ODP core orientation designates the positive x-axis direction as the horizontal direction ("geomagnetic north" in a global coordinate reference frame) from the center of the core to the median line between a pair of lines inscribed lengthwise on the working half of each core liner (Fig. F14). Continuous measurements of NRM and remanence were made on the archive half of the core using the pass-through cryogenic magnetometer. Remanence measurements were made at demagnetization steps of 10, 20, and 30 mT at intervals of 5-10 cm.
Rock magnetic experiments were conducted on selected discrete samples to identify the magnetic minerals in sediments. Thermal demagnetization of multicomponent isothermal remanent magnetization (Lowrie, 1990) was used as the primary means of identifying the magnetic composition of magnetic minerals. For these experiments, orthogonally applied fields of 1.0, 0.3, and 0.1 T were used to generate the IRM components. The samples were then demagnetized using 15 thermal steps from 50° to 650°C.
For the study, one to two discrete oriented samples were acquired from each section of the working half of the core. Plastic cubes (8 cm3 and 1 cm3) were used for soft sediments, and 10-cm3 minicores were cut from sections of crystalline and igneous rock. Paleomagnetic measurement of some core samples was also conducted for azimuth reorientation of structure observed in the cores.
During Leg 205, only RCB coring was performed. Reorientation of the rotated portions, caused by RCB drilling, was accomplished by using paleomagnetic results on the archive half of the core. Core orientation was also performed using discrete samples from the working half of the core. Characteristic inclination and declination directions were isolated by stepwise AF demagnetization. The core orientations were rotated to 180° when reversed polarity was observed in the samples.

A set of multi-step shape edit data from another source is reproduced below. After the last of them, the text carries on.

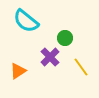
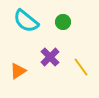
green circle: moved 2 px left, 16 px up
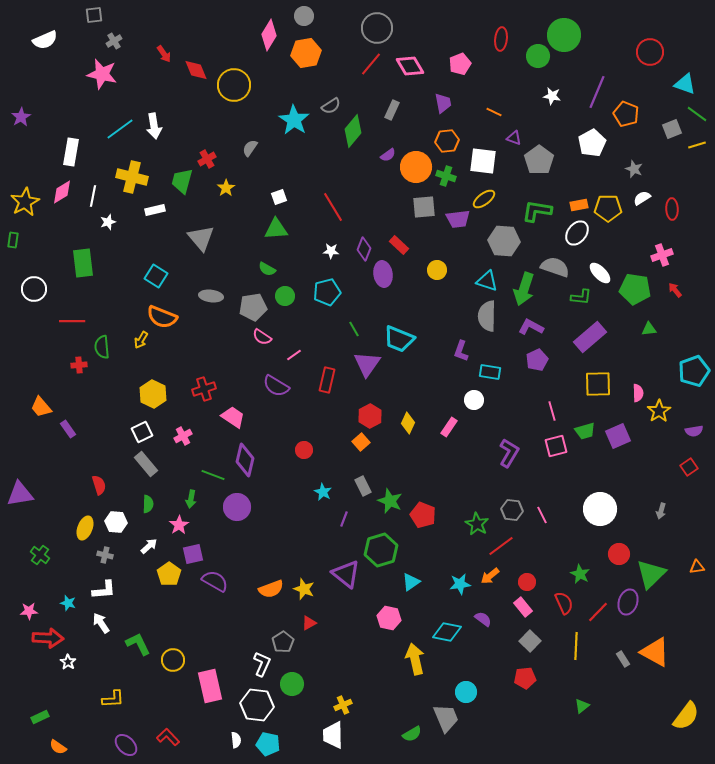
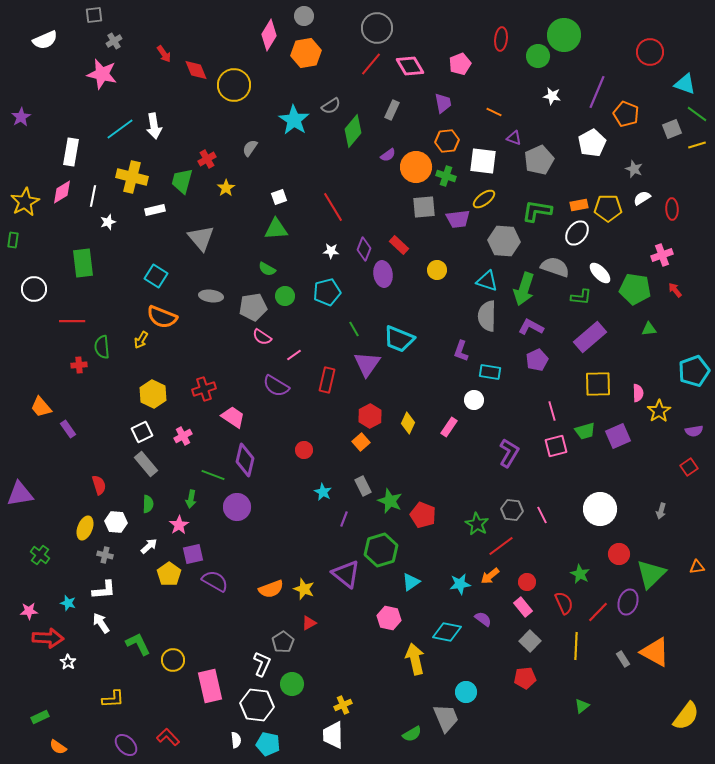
gray pentagon at (539, 160): rotated 12 degrees clockwise
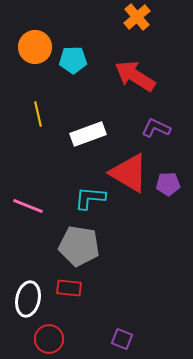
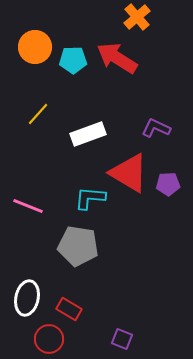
red arrow: moved 18 px left, 18 px up
yellow line: rotated 55 degrees clockwise
gray pentagon: moved 1 px left
red rectangle: moved 21 px down; rotated 25 degrees clockwise
white ellipse: moved 1 px left, 1 px up
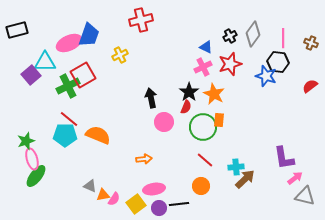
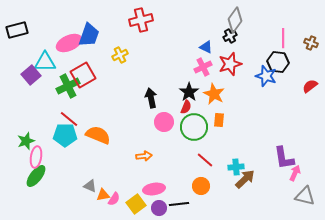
gray diamond at (253, 34): moved 18 px left, 14 px up
green circle at (203, 127): moved 9 px left
pink ellipse at (32, 159): moved 4 px right, 2 px up; rotated 25 degrees clockwise
orange arrow at (144, 159): moved 3 px up
pink arrow at (295, 178): moved 5 px up; rotated 28 degrees counterclockwise
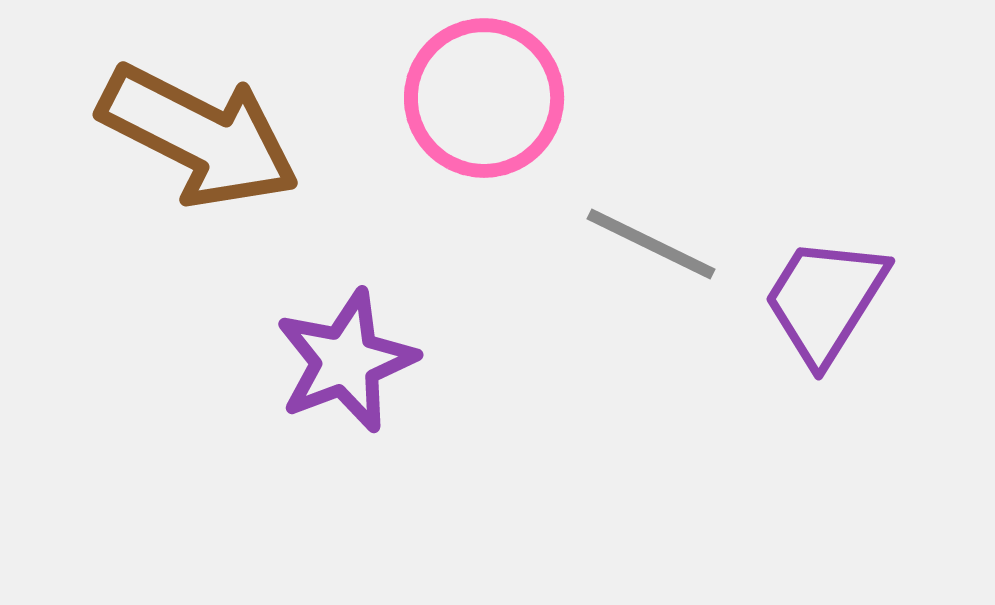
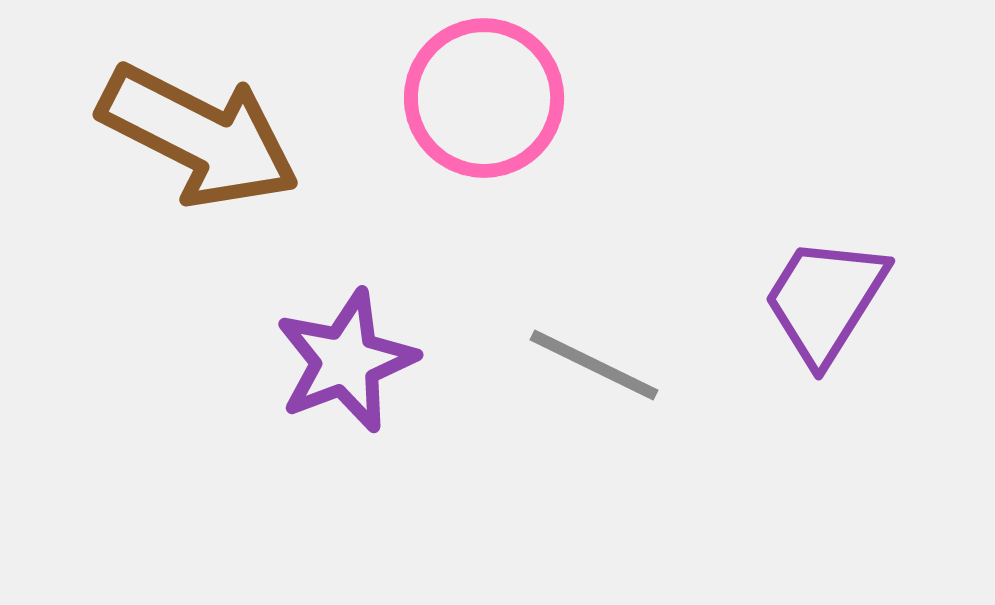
gray line: moved 57 px left, 121 px down
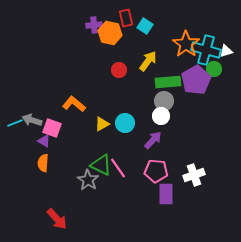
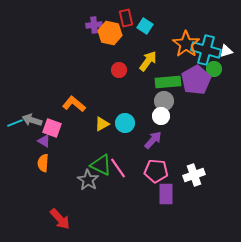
red arrow: moved 3 px right
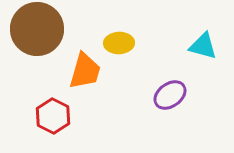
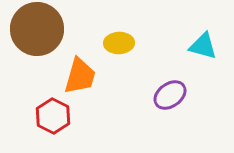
orange trapezoid: moved 5 px left, 5 px down
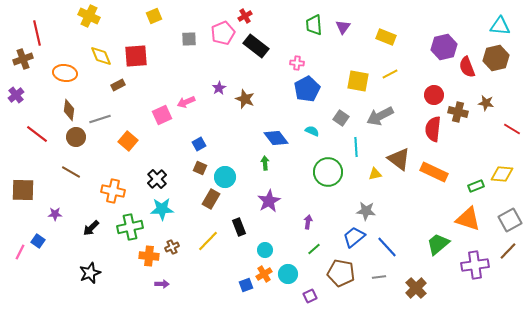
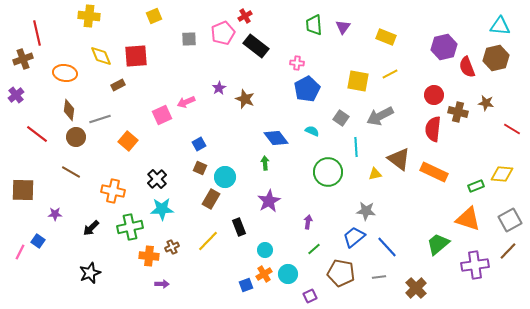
yellow cross at (89, 16): rotated 20 degrees counterclockwise
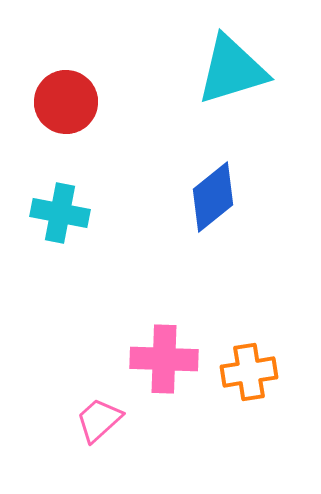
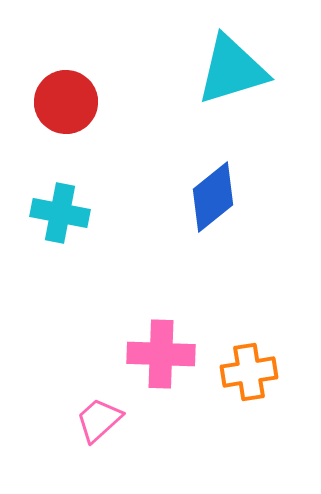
pink cross: moved 3 px left, 5 px up
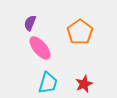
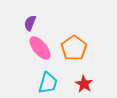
orange pentagon: moved 6 px left, 16 px down
red star: rotated 18 degrees counterclockwise
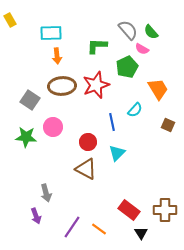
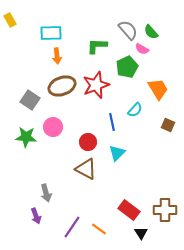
brown ellipse: rotated 16 degrees counterclockwise
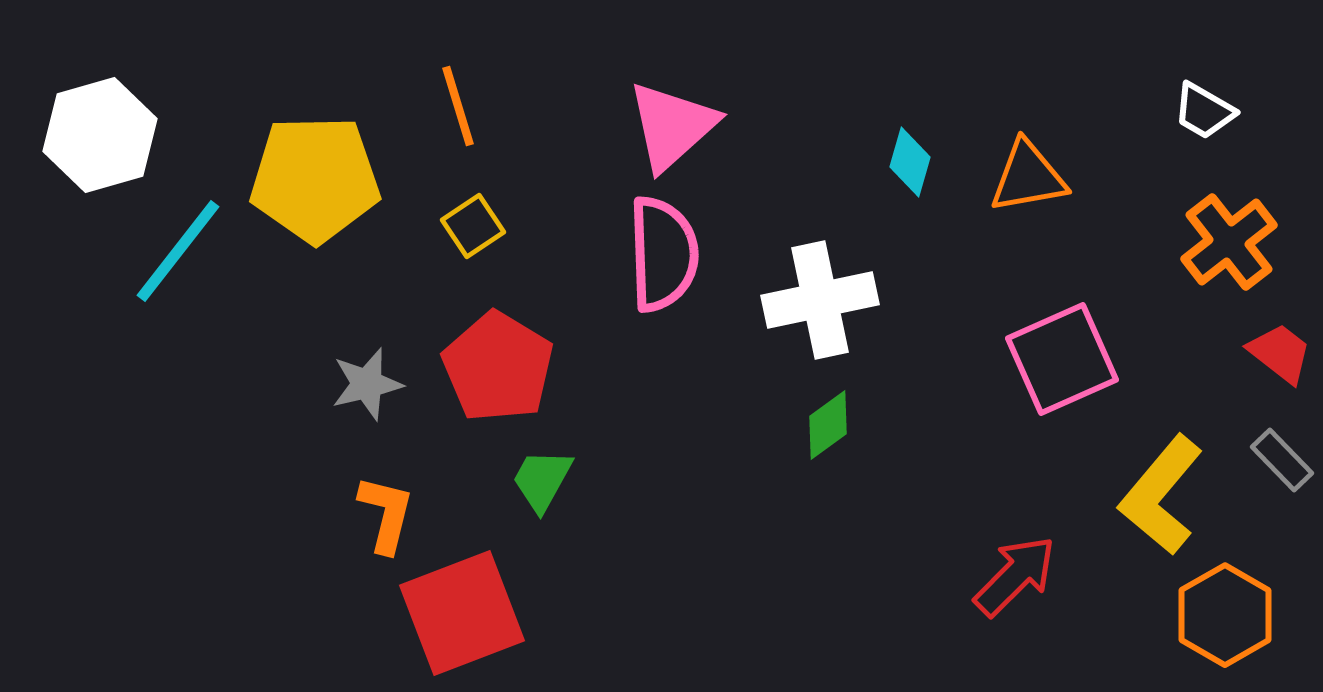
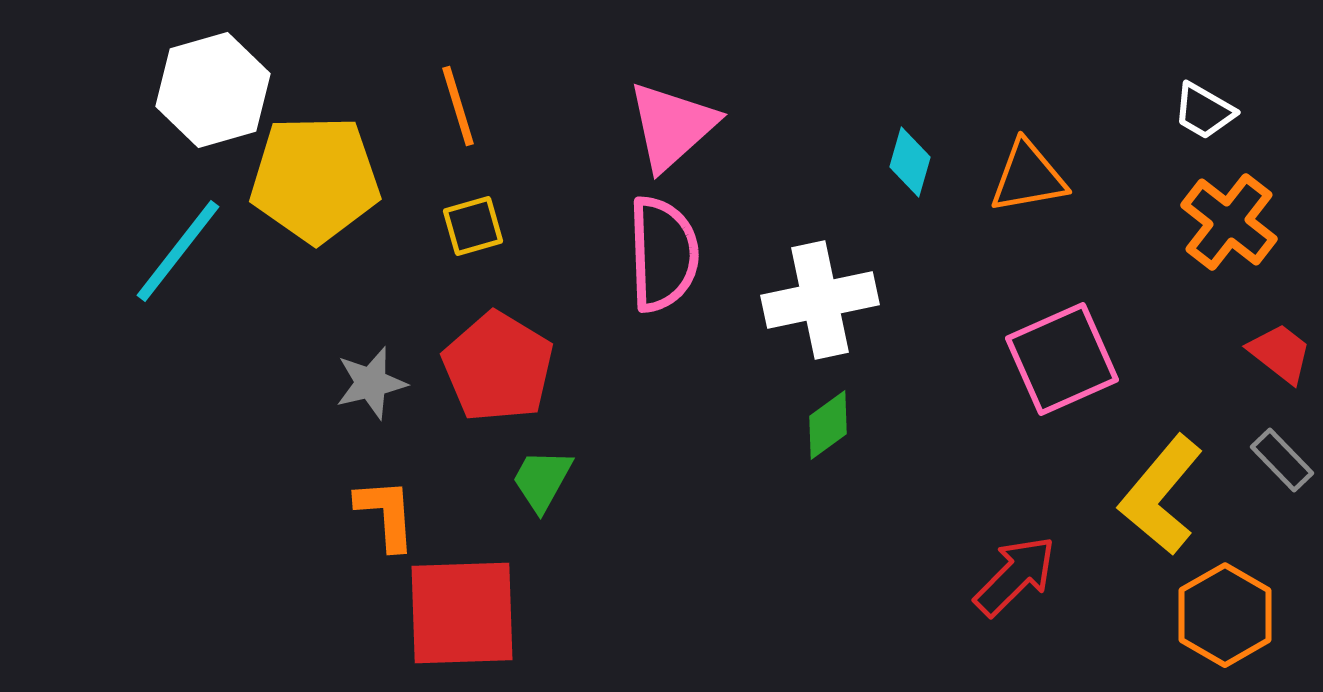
white hexagon: moved 113 px right, 45 px up
yellow square: rotated 18 degrees clockwise
orange cross: moved 20 px up; rotated 14 degrees counterclockwise
gray star: moved 4 px right, 1 px up
orange L-shape: rotated 18 degrees counterclockwise
red square: rotated 19 degrees clockwise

Some discrete samples need additional reorientation after the paleomagnetic measurement. When the discrete samples are set on the tray of the cryogenic magnetometer upside down, the system control program cannot work to correct their direction even though the program has a reorientation command. In this case, measured +x- and +y-axes must be changed into -x- and -y-axes, respectively. Otherwise, magnetic declination of the samples shows the opposite direction. The discrete samples taken from the working half should be set on the tray following the basic coordinate system for the archive-half core (Fig. F14) to prevent direction troubles caused by program errors.
The magnetic polarity timescale of Berggren et al. (1995a, 1995b) was used when interpreting observed polarity boundaries (Fig. F15). Additional geomagnetic short events (subchrons) that may prove to be useful stratigraphic markers are short reversals within long-period geomagnetic chrons such as the Brunhes (0.0-0.78 Ma)-Matuyama (0.78-2.581 Ma) polarity chrons. Because of difficulty in identifying the polarity timescale without shipboard micropaleontological data, observed polarity boundaries on this cruise were simply compared with previous paleomagnetic results from Leg 170 for confirmation of polarity age.